Problem/Motivation
I am trying to create a field type that leverages the JSON and JSONB data types in Postgres. My goal is to have a field that can store JSON objects who's properties can be indexed. This is a Postgres specific feature.
- http://www.postgresql.org/docs/9.4/static/datatype-json.html
- http://pgeoghegan.blogspot.com/2014/03/what-i-think-of-jsonb.html
- http://nandovieira.com/using-postgresql-and-jsonb-with-ruby-on-rails
Proposed resolution
Add json:normal and jsonb:normal mapped to json and jsonb Drupal field types for pgsql driver, Schema::getFieldTypeMap().
'json:normal' => 'json',
'jsonb:normal' => 'jsonb',
);
return $map;
}
json vs. jsonb
The json and jsonb data types accept almost identical sets of values as input. The major practical difference is one of efficiency. The json data type stores an exact copy of the input text, which processing functions must reparse on each execution; while jsonb data is stored in a decomposed binary format that makes it slightly slower to input due to added conversion overhead, but significantly faster to process, since no reparsing is needed. jsonb also supports indexing, which can be a significant advantage.
https://www.postgresql.org/docs/current/datatype-json.html
Remaining tasks
- Review field type map and approach
Data model changes
json and jsonb field types are available for use in schema for pgsql driver.
Release notes snippet
Basically I want to be able to paste JSON or parse a CSV with another custom module and store the object in this field with the intent of being able to query this data, treating it like a NoSQL store. Since Mongo isn't fully implemented, and would require two databases running instead of one, Postgres seems like a natural fit.
| Comment | File | Size | Author |
|---|---|---|---|
| #56 | 2472709-56.patch | 2.62 KB | andypost |
| #56 | interdiff.txt | 622 bytes | andypost |
| #52 | interdiff.txt | 5.26 KB | andypost |
Comments
Comment #1
kevinquillen commentedComment #2
larowlanComment #4
kevinquillen commentedLooks like this feature is coming to MySQL as well:
http://mysqlserverteam.com/json-labs-release-native-json-data-type-and-b...
Comment #5
bzrudi71 commentedTagging...
Comment #6
bzrudi71 commentedComment #7
kevinquillen commentedRelated... ATEN just posted this and it feels relevant.

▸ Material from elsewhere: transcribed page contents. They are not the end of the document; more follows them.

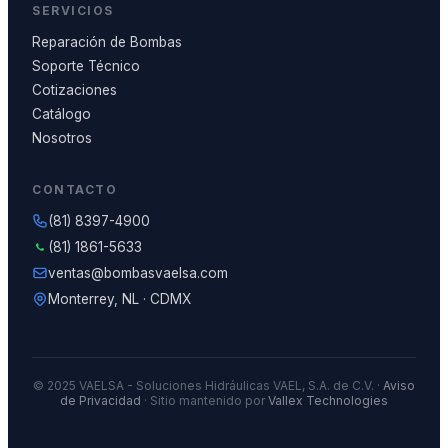
SERVICIOS
Reparación de Bombas
Soporte Técnico
Cotizaciones
Catálogo
Nosotros
CONTACTO
(81) 8397-4900
(81) 1861-5633
ventas@bombasvaelsa.com
Monterrey, NL · CDMX
© 2025 VAELSA - Soluciones Hidráulicas VAEL, S.A. de C.V. ·
Aviso
de Privacidad
· Sitio mantenido por
Vallex Technologies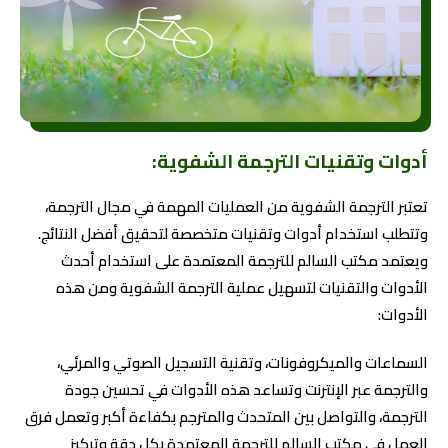
أدوات وتقنيات الترجمة الشفوية:
تعتبر الترجمة الشفوية من العمليات المهمة في مجال الترجمة،
وتتطلب استخدام أدوات وتقنيات متخصصة لتحقيق أفضل النتائج.
ويعتمد مكتب السالم للترجمة المعتمدة على استخدام أحدث
الأدوات والتقنيات لتسهيل عملية الترجمة الشفوية ومن هذه
الأدوات:
السماعات والميكروفونات، وتقنية التسجيل الصوتي والمرئي،
والترجمة عبر الإنترنت وتساعد هذه الأدوات في تحسين جودة
الترجمة، والتواصل بين المتحدث والمترجم بكفاءة أكبر وتعمل فرق
العمل في مكتب السالم للترجمة المعتمدة بكل دقة وتركيز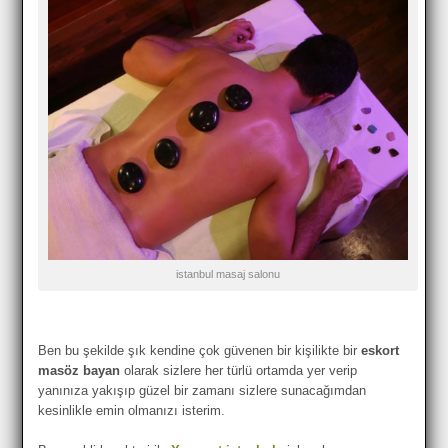
istanbul masaj salonu
Ben bu şekilde şık kendine çok güvenen bir kişilikte bir
eskort
masöz bayan
olarak sizlere her türlü ortamda yer verip
yanınıza yakışıp güzel bir zamanı sizlere sunacağımdan
kesinlikle emin olmanızı isterim.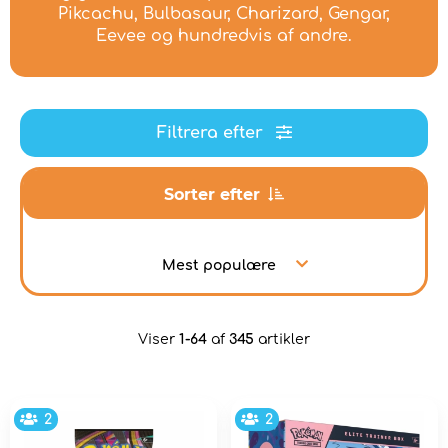
Pikcachu, Bulbasaur, Charizard, Gengar,
Eevee og hundredvis af andre.
Filtrera efter
Sorter efter
Mest populære
Viser
1-64
af
345
artikler
2
2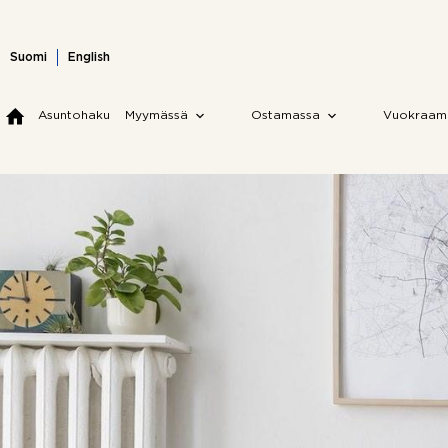
Skip
to
content
Suomi
English
Asuntohaku
Myymässä
Ostamassa
Vuokraam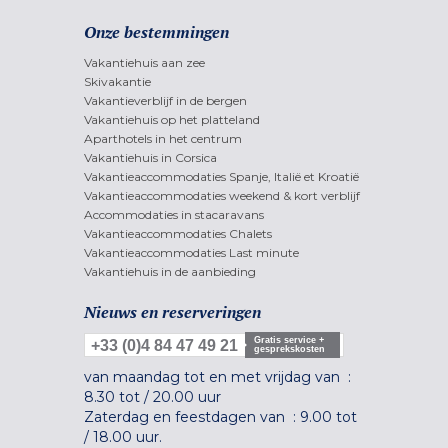
Onze bestemmingen
Vakantiehuis aan zee
Skivakantie
Vakantieverblijf in de bergen
Vakantiehuis op het platteland
Aparthotels in het centrum
Vakantiehuis in Corsica
Vakantieaccommodaties Spanje, Italië et Kroatië
Vakantieaccommodaties weekend & kort verblijf
Accommodaties in stacaravans
Vakantieaccommodaties Chalets
Vakantieaccommodaties Last minute
Vakantiehuis in de aanbieding
Nieuws en reserveringen
Gratis service +
+33 (0)4 84 47 49 21
gesprekskosten
van maandag tot en met vrijdag van :
8.30 tot
/
20.00 uur
Zaterdag en feestdagen van :
9.00 tot
/
18.00 uur.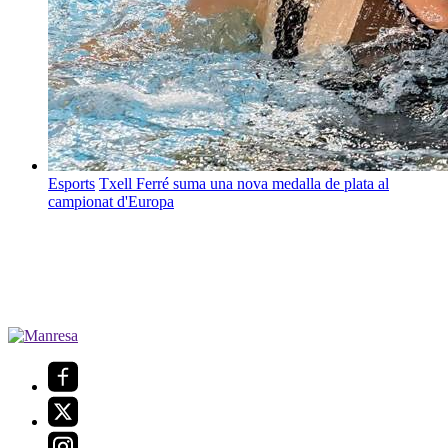
Esports
Txell Ferré suma una nova medalla de plata al
campionat d'Europa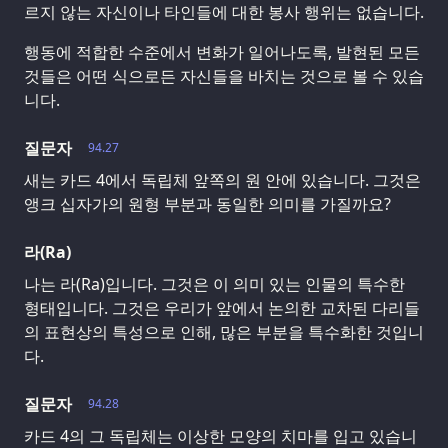
르지 않는 자신이나 타인들에 대한 봉사 행위는 없습니다.
행동에 적합한 수준에서 변화가 일어나도록, 발현된 모든
것들은 어떤 식으로든 자신들을 바치는 것으로 볼 수 있습
니다.
질문자
94.27
새는 카드 4에서 독립체 앞쪽의 원 안에 있습니다. 그것은
앵크 십자가의 원형 부분과 동일한 의미를 가질까요?
라(Ra)
나는 라(Ra)입니다. 그것은 이 의미 있는 인물의 특수한
형태입니다. 그것은 우리가 앞에서 논의한 교차된 다리들
의 표현상의 특성으로 인해, 많은 부분을 특수화한 것입니
다.
질문자
94.28
카드 4의 그 독립체는 이상한 모양의 치마를 입고 있습니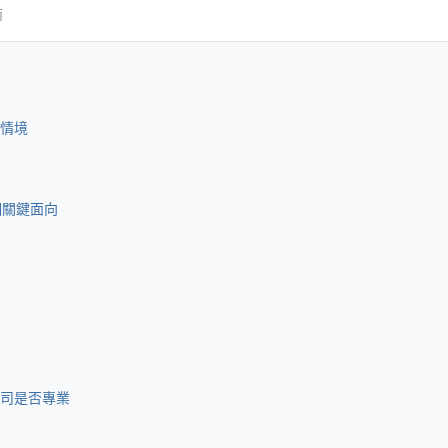
南
情境
個關鍵面向
司是否專業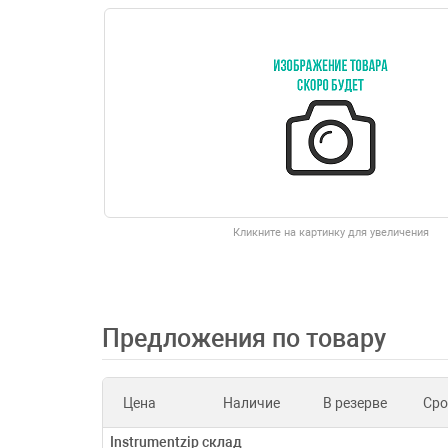
Кликните на картинку для увеличения
Предложения по товару
Цена
Наличие
В резерве
Сро
Instrumentzip склад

http://atendesigngroup.com/blog/speeding-complex-drupal-data-loads-custo...
If they were able to store as JSON in MYSQL or JSONB/JSON in Postgres it would save them a lot of steps.
I was able to do some queries, like this one, with some example data:
jsonb_array_elements is a Postgres function, one of which makes this field type worth using. The field in question stored 2351 JSON objects, and this query executed and returned a response to me in less than a second (~250 records).
I am working at posting my module that supports this field type this week.
Comment #8
bzrudi71 commentedThe only problem I see here is that we are currently going to bump PG min version to 9.1.2 but JSON support starts with 9.2 ;-) Please see #2477413: Increase minimum version requirement for Postgres to 9.1.2.
Comment #9
kevinquillen commentedCorrect - JSON starts at 9.2, JSONB introduced with 9.4.
As long as the minimum version is getting bumped, it would be nice if at least JSON was supported (9.2). How does this affect testing?
Comment #10
andypostSuppose this no more issue, we just need to define "pgsql_type" for field
Fix for contrib module #2480201: Clean schema implementation for field schema
Comment #13
andypostComment #14
andypost9.1 no more supported https://www.postgresql.org/support/versioning/ so looks it's time to up suggested version to 9.2
This needs check across main distrosbut anyway this issue can have BC implementation for this types
Comment #15
andypostSort of that may work
Comment #16
mradcliffeIt might be good to add a method/property to the abstract Connection class for detecting that capability with a default of FALSE. Then it could be added to PostgreSQL and MySQL drivers. Since that class is abstract we should be able to add that to the API, right?
Comment #17
andypost@mradcliffe Good idea,
getCapabilities()makes sense! But then we need some flags to return.For example this may be helpful for #2839683: Add support distinct on construction
Comment #18
daffie commentedCreated #2846994: Increase minimum version requirement for Postgres to 10 and require the pg_trgm extension. In PostgreSQL 9.2 are JSON and JSONB data types supported.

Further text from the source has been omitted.